Illustration: Deborah Tangunan

Wissenschaft in Kurzgeschichten erzählt

Eine für Wissenschaftlerinnen und Wissenschaftler eher ungewöhnliche Art, über ihr Forschungsfeld zu schreiben, sind Kurzgeschichten und Gedichte. Doch genau das macht eine Gruppe von Meeresforschern, die damit den Dialog zwischen Wissenschaft und Gesellschaft fördern wollen. Wie es dazu kam, verraten Dharma Andrea Reyes Macaya und Gema Martínez Méndez im Gespräch.

Wie kamen Sie auf die Idee, Wissenschaftler ihre Forschung in Geschichten erzählen zu lassen?

Dharma Andrea Reyes Macaya: Ich wünsche mir immer, dass die Menschen die mich umgeben, verstehen können, was ich erforsche.

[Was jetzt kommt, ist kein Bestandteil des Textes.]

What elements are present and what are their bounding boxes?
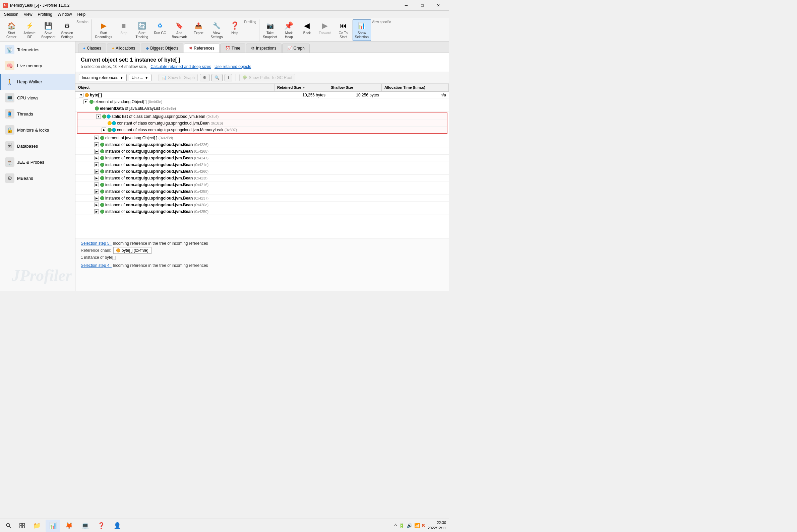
expand-button[interactable]: ▶ [94,183,99,187]
tab-biggest-objects[interactable]: ◆ Biggest Objects [141,43,183,53]
sidebar-item-telemetries[interactable]: 📡 Telemetries [0,41,75,58]
stop-recordings-button[interactable]: ⏹ Stop [115,19,132,41]
tab-time[interactable]: ⏰ Time [220,43,245,53]
tab-classes[interactable]: ● Classes [78,43,106,53]
expand-button[interactable]: ▶ [94,176,99,180]
green-dot-icon [108,128,112,132]
shallow-cell [328,101,382,102]
expand-button[interactable]: ▶ [102,128,106,132]
col-object-header[interactable]: Object [75,84,274,91]
minimize-button[interactable]: ─ [399,0,414,11]
expand-button[interactable]: ▶ [94,169,99,174]
titlebar: M MemoryLeak [5] - JProfiler 11.0.2 ─ □ … [0,0,449,11]
selection-step-5-link[interactable]: Selection step 5 : [81,241,112,246]
tab-allocations[interactable]: ● Allocations [107,43,140,53]
save-snapshot-button[interactable]: 💾 SaveSnapshot [39,19,58,41]
sidebar-item-jee-probes[interactable]: ☕ JEE & Probes [0,154,75,170]
show-in-graph-button[interactable]: 📊 Show In Graph [159,74,198,81]
expand-button[interactable]: ▼ [96,114,101,119]
expand-button[interactable]: ▶ [94,163,99,167]
sidebar-item-mbeans[interactable]: ⚙ MBeans [0,170,75,186]
selection-step-4-link[interactable]: Selection step 4 : [81,263,112,268]
go-to-start-button[interactable]: ⏮ Go ToStart [334,19,352,41]
take-snapshot-button[interactable]: 📷 TakeSnapshot [261,19,279,41]
green-dot-icon [102,114,106,118]
forward-button[interactable]: ▶ Forward [316,19,334,41]
expand-button[interactable]: ▼ [84,99,88,104]
help-button[interactable]: ❓ Help [226,19,243,41]
tree-table: Object Retained Size ▼ Shallow Size Allo… [75,84,449,238]
col-retained-header[interactable]: Retained Size ▼ [274,84,328,91]
menu-help[interactable]: Help [75,12,89,17]
close-button[interactable]: ✕ [431,0,446,11]
calculate-retained-link[interactable]: Calculate retained and deep sizes [150,64,211,69]
menu-window[interactable]: Window [55,12,75,17]
export-label: Export [194,31,203,35]
mbeans-icon: ⚙ [5,173,14,183]
activate-ide-button[interactable]: ⚡ ActivateIDE [21,19,38,41]
save-snapshot-icon: 💾 [43,21,53,31]
start-center-button[interactable]: 🏠 StartCenter [3,19,20,41]
info-icon-btn[interactable]: ℹ [224,74,232,81]
expand-button[interactable]: ▶ [94,209,99,214]
expand-button[interactable]: ▼ [79,93,84,97]
back-button[interactable]: ◀ Back [298,19,316,41]
node-text: instance of com.atguigu.springcloud.jvm.… [105,196,209,201]
menu-profiling[interactable]: Profiling [35,12,55,17]
session-settings-button[interactable]: ⚙ SessionSettings [58,19,76,41]
expand-button[interactable]: ▶ [94,196,99,201]
heap-walker-icon: 🚶 [5,77,14,87]
show-paths-button[interactable]: 🌳 Show Paths To GC Root [239,74,295,81]
filter-icon: 🔍 [215,75,219,80]
table-row: ▶ instance of com.atguigu.springcloud.jv… [75,202,449,208]
toolbar-group-profiling: ▶ StartRecordings ⏹ Stop 🔄 StartTracking… [91,19,259,41]
incoming-references-dropdown[interactable]: Incoming references ▼ [79,74,127,81]
export-button[interactable]: 📤 Export [190,19,207,41]
run-gc-button[interactable]: ♻ Run GC [151,19,168,41]
add-bookmark-button[interactable]: 🔖 AddBookmark [169,19,189,41]
expand-button[interactable]: ▶ [94,149,99,154]
tab-graph[interactable]: 📈 Graph [282,43,310,53]
view-settings-button[interactable]: 🔧 ViewSettings [208,19,225,41]
expand-button[interactable]: ▶ [94,136,99,140]
retained-cell [274,157,328,159]
use-retained-link[interactable]: Use retained objects [215,64,251,69]
show-selection-button[interactable]: 📊 ShowSelection [352,19,371,41]
step-5-desc: Incoming reference in the tree of incomi… [113,241,208,246]
classes-tab-icon: ● [83,46,86,51]
maximize-button[interactable]: □ [415,0,430,11]
tab-references[interactable]: ✖ References [184,43,219,53]
sidebar-item-live-memory[interactable]: 🧠 Live memory [0,58,75,74]
col-shallow-header[interactable]: Shallow Size [328,84,382,91]
settings-icon-btn[interactable]: ⚙ [200,74,210,81]
start-tracking-button[interactable]: 🔄 StartTracking [133,19,150,41]
sidebar-item-monitors-locks[interactable]: 🔒 Monitors & locks [0,122,75,138]
monitors-locks-icon: 🔒 [5,125,14,135]
sidebar-item-databases[interactable]: 🗄 Databases [0,138,75,154]
object-cell: ▶ instance of com.atguigu.springcloud.jv… [75,195,274,201]
green-dot-icon [100,203,104,207]
sidebar-item-threads[interactable]: 🧵 Threads [0,106,75,122]
expand-button[interactable]: ▶ [94,156,99,160]
use-dropdown[interactable]: Use ... ▼ [129,74,152,81]
expand-button[interactable]: ▶ [94,203,99,207]
toolbar-group-session: 🏠 StartCenter ⚡ ActivateIDE 💾 SaveSnapsh… [1,19,91,41]
tab-inspections[interactable]: ⚙ Inspections [246,43,282,53]
biggest-objects-tab-label: Biggest Objects [150,46,178,51]
expand-button[interactable]: ▶ [94,142,99,147]
start-recordings-button[interactable]: ▶ StartRecordings [93,19,115,41]
expand-button[interactable]: ▶ [94,189,99,194]
filter-icon-btn[interactable]: 🔍 [212,74,222,81]
menu-session[interactable]: Session [1,12,21,17]
sidebar-item-heap-walker[interactable]: 🚶 Heap Walker [0,74,75,90]
menu-view[interactable]: View [21,12,35,17]
time-cell [382,177,449,179]
ref-chain: Reference chain: byte[ ] (0x4f8e) [81,247,443,254]
table-row: ▶ element of java.lang.Object[ ] (0x4d3d… [75,135,449,141]
incoming-references-label: Incoming references [82,75,118,80]
mark-heap-button[interactable]: 📌 MarkHeap [280,19,297,41]
green-dot-icon [100,190,104,193]
references-tab-icon: ✖ [189,46,193,51]
col-time-header[interactable]: Allocation Time (h:m:s) [382,84,449,91]
sidebar-item-cpu-views[interactable]: 💻 CPU views [0,90,75,106]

„Érase una vez …“ oder zu Deutsch „Es war einmal …“ ist der Titel des Buches mit wissenschaftlichen Kurzgeschichten, zu dem die Biologin Dharma Andrea Reyes Macaya den Anstoß gab. In den Geschichten geben Wissenschaftlerinnen und Wissenschaftler einen ungewöhnlichen Einblick in ihre Forschungsthemen rund um die Meere und Ozeane, den Klimawandelund den Einfluss des Menschen auf den Ozean. Foto: Volker Diekamp

Aus meiner ersten vagen Idee, Literatur und Forschung zu verbinden, wurde durch die Ausschreibung des Hochschulwettbewerbs zum Wissenschaftsjahr 2016*2017 bald ein konkreter Plan. Zusammen mit einer internationalen Gruppe von Wissenschaftlern grübelten wir, welches Projekt wir einreichen könnten. Wir beschlossen, ein Buch für Kinder über Meeresforschung zu schreiben und zu illustrieren. Wir stammen von verschiedenen Forschungseinrichtungen und wollten in den Geschichten unsere Fachgebiete von der marinen Mikrobiologie und Ökologie über die Paläozeanografie bis hin zum Einfluss des Menschen auf den Ozean darstellen.

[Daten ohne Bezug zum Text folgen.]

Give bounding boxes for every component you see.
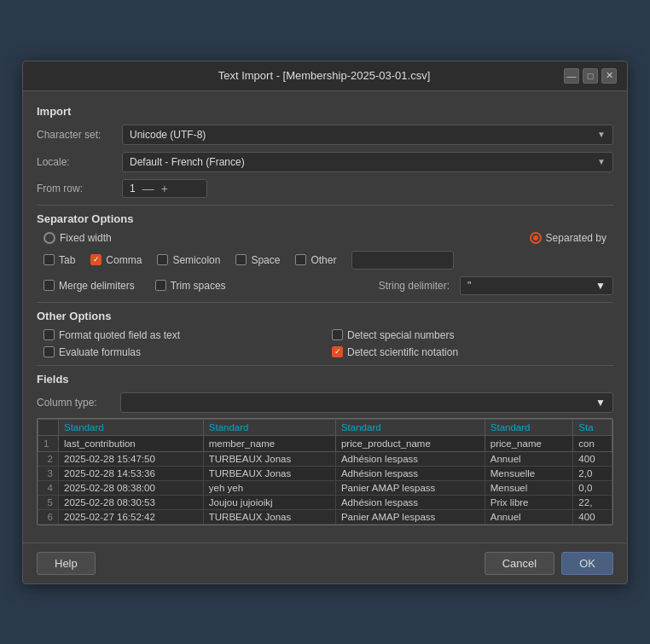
separator-line [37, 205, 613, 206]
cell-col4: Mensuelle [485, 466, 573, 480]
cell-col1: 2025-02-28 15:47:50 [59, 451, 204, 466]
data-table: Standard Standard Standard Standard Sta … [38, 419, 612, 525]
tab-label: Tab [59, 254, 75, 266]
row-number: 4 [38, 480, 59, 495]
row-num-col-header: 1 [38, 435, 59, 451]
row-number: 5 [38, 495, 59, 509]
evaluate-formulas-label: Evaluate formulas [59, 346, 141, 358]
separated-by-radio[interactable]: Separated by [530, 232, 606, 244]
cell-col2: TURBEAUX Jonas [203, 509, 335, 524]
cell-col5: 400 [573, 509, 612, 524]
string-delimiter-label: String delimiter: [379, 280, 450, 292]
other-label: Other [310, 254, 336, 266]
help-button[interactable]: Help [37, 552, 96, 575]
cell-col3: Adhésion lespass [335, 495, 485, 509]
merge-delimiters-checkbox-box [44, 280, 55, 291]
cell-col2: TURBEAUX Jonas [203, 466, 335, 480]
spin-increase-button[interactable]: + [161, 183, 168, 194]
close-button[interactable]: ✕ [601, 68, 617, 84]
ok-button[interactable]: OK [561, 552, 613, 575]
cell-col1: 2025-02-28 14:53:36 [59, 466, 204, 480]
maximize-button[interactable]: □ [583, 68, 598, 84]
comma-checkbox-box [90, 254, 102, 265]
space-label: Space [251, 254, 280, 266]
chevron-down-icon: ▼ [597, 130, 606, 139]
other-text-input[interactable] [351, 251, 454, 270]
tab-checkbox-box [44, 254, 55, 265]
detect-special-checkbox[interactable]: Detect special numbers [332, 329, 613, 341]
cell-col4: Mensuel [485, 480, 573, 495]
window-controls: — □ ✕ [564, 68, 617, 84]
column-type-row: Column type: ▼ [37, 392, 613, 413]
space-checkbox[interactable]: Space [235, 254, 280, 266]
cell-col2: Joujou jujoioikj [203, 495, 335, 509]
trim-spaces-checkbox[interactable]: Trim spaces [155, 280, 226, 292]
row-number: 3 [38, 466, 59, 480]
chevron-down-icon: ▼ [595, 280, 606, 292]
fixed-width-radio[interactable]: Fixed width [44, 232, 112, 244]
other-checkbox-box [295, 254, 306, 265]
trim-spaces-label: Trim spaces [171, 280, 226, 292]
spin-decrease-button[interactable]: — [142, 183, 154, 194]
cancel-button[interactable]: Cancel [485, 552, 554, 575]
from-row-label: From row: [37, 183, 122, 194]
table-row: 62025-02-27 16:52:42TURBEAUX JonasPanier… [38, 509, 612, 524]
table-type-row: Standard Standard Standard Standard Sta [38, 419, 612, 435]
semicolon-checkbox[interactable]: Semicolon [157, 254, 220, 266]
separator-line-3 [37, 365, 613, 366]
detect-scientific-checkbox-box [332, 346, 343, 357]
cell-col5: 22, [573, 495, 612, 509]
text-import-dialog: Text Import - [Membership-2025-03-01.csv… [22, 61, 628, 584]
evaluate-formulas-checkbox-box [44, 346, 55, 357]
table-body: 22025-02-28 15:47:50TURBEAUX JonasAdhési… [38, 451, 612, 524]
cell-col4: Prix libre [485, 495, 573, 509]
col-type-2: Standard [203, 419, 335, 435]
chevron-down-icon: ▼ [597, 157, 606, 166]
separated-by-radio-circle [530, 232, 542, 244]
detect-scientific-checkbox[interactable]: Detect scientific notation [332, 346, 613, 358]
comma-checkbox[interactable]: Comma [90, 254, 142, 266]
tab-checkbox[interactable]: Tab [44, 254, 75, 266]
table-row: 42025-02-28 08:38:00yeh yehPanier AMAP l… [38, 480, 612, 495]
cell-col1: 2025-02-28 08:38:00 [59, 480, 204, 495]
locale-row: Locale: Default - French (France) ▼ [37, 152, 613, 172]
col-name-4: price_name [485, 435, 573, 451]
character-set-row: Character set: Unicode (UTF-8) ▼ [37, 125, 613, 145]
from-row-row: From row: 1 — + [37, 179, 613, 198]
separated-by-label: Separated by [546, 232, 606, 244]
column-type-label: Column type: [37, 397, 113, 409]
col-name-1: last_contribution [59, 435, 204, 451]
separator-checkboxes-row: Tab Comma Semicolon Space Other [44, 251, 613, 270]
locale-select[interactable]: Default - French (France) ▼ [122, 152, 613, 172]
column-type-select[interactable]: ▼ [120, 392, 613, 413]
minimize-button[interactable]: — [564, 68, 579, 84]
space-checkbox-box [235, 254, 247, 265]
string-delimiter-select[interactable]: " ▼ [460, 276, 613, 295]
detect-scientific-label: Detect scientific notation [347, 346, 458, 358]
col-type-1: Standard [59, 419, 204, 435]
merge-delimiters-checkbox[interactable]: Merge delimiters [44, 280, 135, 292]
evaluate-formulas-checkbox[interactable]: Evaluate formulas [44, 346, 325, 358]
separator-line-2 [37, 302, 613, 303]
separator-options-title: Separator Options [37, 212, 613, 225]
cell-col3: Adhésion lespass [335, 466, 485, 480]
dialog-footer: Help Cancel OK [23, 542, 627, 583]
from-row-spinbox[interactable]: 1 — + [122, 179, 207, 198]
title-bar: Text Import - [Membership-2025-03-01.csv… [23, 61, 627, 91]
format-quoted-checkbox[interactable]: Format quoted field as text [44, 329, 325, 341]
detect-special-checkbox-box [332, 329, 343, 340]
fixed-width-label: Fixed width [60, 232, 112, 244]
table-row: 22025-02-28 15:47:50TURBEAUX JonasAdhési… [38, 451, 612, 466]
cell-col4: Annuel [485, 451, 573, 466]
character-set-select[interactable]: Unicode (UTF-8) ▼ [122, 125, 613, 145]
character-set-label: Character set: [37, 129, 122, 141]
col-name-5: con [573, 435, 612, 451]
col-name-3: price_product_name [335, 435, 485, 451]
cell-col3: Adhésion lespass [335, 451, 485, 466]
row-number: 2 [38, 451, 59, 466]
locale-label: Locale: [37, 156, 122, 168]
other-options-grid: Format quoted field as text Detect speci… [44, 329, 613, 358]
table-row: 52025-02-28 08:30:53Joujou jujoioikjAdhé… [38, 495, 612, 509]
other-checkbox[interactable]: Other [295, 254, 336, 266]
cell-col5: 400 [573, 451, 612, 466]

Wir hatten Erfolg und kamen in der ersten Bewertungsrunde in die engere Auswahl. Wissenschaft im Dialog (WiD)*, die den Hochschulwettbewerb koordinieren, gaben uns auch die Rückmeldung, unsere Zielgruppe nicht ganz so eng zu fassen. Also weiteten wir unser Konzept aus, um auch Erwachsene, vor allem Eltern und Lehrer, mit unseren Geschichten anzusprechen. Zu unserer großen Freude gingen wir als eines von 15 Gewinnerprojekten hervor. Wir bekamen dadurch 10.000 Euro für die Finanzierung verschiedener Maßnahmen zur Verfügung und ein Jahr Zeit, um diese umzusetzen.

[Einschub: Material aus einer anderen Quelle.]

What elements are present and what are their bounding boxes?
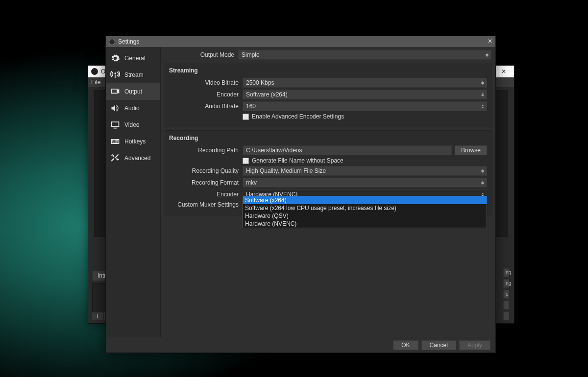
video-bitrate-label: Video Bitrate — [169, 79, 243, 86]
browse-button[interactable]: Browse — [455, 145, 487, 155]
antenna-icon — [110, 70, 121, 80]
adv-encoder-label: Enable Advanced Encoder Settings — [252, 113, 344, 120]
dropdown-arrows-icon — [480, 102, 486, 110]
encoder-option[interactable]: Software (x264 low CPU usage preset, inc… — [243, 204, 487, 212]
audio-bitrate-select[interactable]: 160 — [243, 101, 487, 111]
gen-filename-label: Generate File Name without Space — [252, 157, 343, 164]
nav-label: General — [124, 55, 146, 62]
spinner-arrows-icon[interactable] — [480, 79, 486, 87]
nav-label: Stream — [124, 71, 144, 78]
encoder-option[interactable]: Hardware (NVENC) — [243, 220, 487, 228]
dropdown-arrows-icon — [480, 167, 486, 175]
settings-dialog: Settings ✕ General Stream Output — [105, 36, 496, 353]
recording-format-label: Recording Format — [169, 179, 243, 186]
audio-bitrate-label: Audio Bitrate — [169, 103, 243, 110]
audio-bitrate-value: 160 — [246, 103, 256, 110]
recording-quality-label: Recording Quality — [169, 167, 243, 174]
recording-format-select[interactable]: mkv — [243, 178, 487, 188]
video-bitrate-value: 2500 Kbps — [246, 79, 274, 86]
nav-video[interactable]: Video — [106, 117, 160, 133]
ok-button[interactable]: OK — [393, 340, 418, 350]
adv-encoder-checkbox[interactable] — [243, 114, 249, 120]
streaming-group: Streaming Video Bitrate 2500 Kbps Encode… — [165, 63, 491, 127]
monitor-icon — [110, 120, 121, 130]
nav-label: Hotkeys — [124, 138, 146, 145]
recording-group: Recording Recording Path C:\Users\fatiw\… — [165, 130, 491, 215]
recording-quality-select[interactable]: High Quality, Medium File Size — [243, 166, 487, 176]
settings-nav: General Stream Output Audio — [106, 47, 161, 337]
recording-encoder-dropdown[interactable]: Software (x264) Software (x264 low CPU u… — [243, 196, 487, 228]
nav-advanced[interactable]: Advanced — [106, 150, 160, 166]
menu-file[interactable]: File — [91, 79, 100, 86]
streaming-encoder-label: Encoder — [169, 91, 243, 98]
obs-side-panel: ng ng e — [503, 268, 509, 342]
nav-general[interactable]: General — [106, 50, 160, 67]
encoder-option[interactable]: Software (x264) — [243, 196, 487, 204]
encoder-option[interactable]: Hardware (QSV) — [243, 212, 487, 220]
recording-quality-value: High Quality, Medium File Size — [246, 167, 326, 174]
gen-filename-checkbox[interactable] — [243, 158, 249, 164]
streaming-encoder-value: Software (x264) — [246, 91, 288, 98]
nav-hotkeys[interactable]: Hotkeys — [106, 133, 160, 150]
add-button[interactable]: + — [92, 312, 103, 320]
nav-output[interactable]: Output — [106, 83, 160, 100]
close-icon[interactable]: ✕ — [493, 66, 514, 77]
muxer-label: Custom Muxer Settings — [169, 201, 243, 208]
output-mode-label: Output Mode — [165, 51, 238, 58]
side-row[interactable]: ng — [503, 268, 509, 277]
close-icon[interactable]: ✕ — [488, 38, 492, 45]
nav-stream[interactable]: Stream — [106, 67, 160, 83]
nav-label: Audio — [124, 105, 140, 112]
recording-encoder-label: Encoder — [169, 191, 243, 198]
settings-titlebar[interactable]: Settings ✕ — [106, 36, 495, 47]
dropdown-arrows-icon — [480, 91, 486, 98]
streaming-title: Streaming — [169, 67, 487, 74]
output-mode-select[interactable]: Simple — [238, 50, 491, 60]
nav-label: Video — [124, 121, 139, 128]
settings-title-text: Settings — [118, 38, 139, 45]
nav-audio[interactable]: Audio — [106, 100, 160, 117]
cancel-button[interactable]: Cancel — [421, 340, 456, 350]
output-icon — [110, 87, 121, 96]
nav-label: Advanced — [124, 155, 150, 162]
recording-format-value: mkv — [246, 179, 257, 186]
gear-icon — [110, 53, 121, 63]
recording-path-label: Recording Path — [169, 147, 243, 154]
side-row[interactable]: ng — [503, 279, 509, 288]
speaker-icon — [110, 103, 121, 113]
recording-path-input[interactable]: C:\Users\fatiw\Videos — [243, 145, 452, 155]
dropdown-arrows-icon — [484, 51, 490, 59]
settings-footer: OK Cancel Apply — [106, 337, 495, 353]
side-row[interactable] — [503, 311, 509, 320]
nav-label: Output — [124, 88, 142, 95]
tools-icon — [110, 153, 121, 163]
streaming-encoder-select[interactable]: Software (x264) — [243, 90, 487, 99]
obs-app-icon — [109, 39, 115, 45]
side-row[interactable]: e — [503, 290, 509, 299]
recording-path-value: C:\Users\fatiw\Videos — [246, 147, 302, 154]
settings-content: Output Mode Simple Streaming Video Bitra… — [161, 47, 495, 337]
recording-title: Recording — [169, 135, 487, 141]
apply-button[interactable]: Apply — [459, 340, 490, 350]
video-bitrate-input[interactable]: 2500 Kbps — [243, 78, 487, 88]
keyboard-icon — [110, 137, 121, 146]
dropdown-arrows-icon — [480, 179, 486, 187]
output-mode-value: Simple — [242, 51, 260, 58]
obs-app-icon — [91, 68, 98, 75]
side-row[interactable] — [503, 301, 509, 309]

Die Wissenschaftlerinnen und Wissenschaftler des internationalen Teams, die das „Es war einmal …“-Projekt verwirklicht haben, forschen am MARUM, AWIICBM, MPI BremenIPMA, (CR)2 und dem IUP. Foto: Volker Diekamp

Warum habt Ihr Geschichten als Format ausgesucht?

Gema Martínez Méndez ist promovierte Paläozeanografin und Teammitglied des Projektes „Es war einmal … Wissenschaftliche Kurzgeschichten“. Während dieses Buch 2017 entstand, war sie am MARUM, dem Zentrum für Marine Umweltwissenschaften der Universität Bremen, tätig. Jetzt betreut und koordiniert sie von ihrem neuen Arbeitsplatz am Alfred-Wegener-Institut in Bremerhaven aus den zweiten Band. Foto: Volker Diekamp

Gema Martínez Méndez: Neben Dharmas Ursprungsidee, Literatur und Wissenschaft zu verbinden, hatte es auch ganz praktische Gründe. Es ist einfacher umzusetzen und wir hatten das Ziel, am Ende ein eBook veröffentlichen zu können. Sobald eine Geschichte geschrieben und illustriert war, haben wir sie im Blog unseres Gewinnerprojekts hochgeladen. Dadurch hatten unsere Geldgeber eine Art Zwischenbericht über den Verlauf unserer Arbeit.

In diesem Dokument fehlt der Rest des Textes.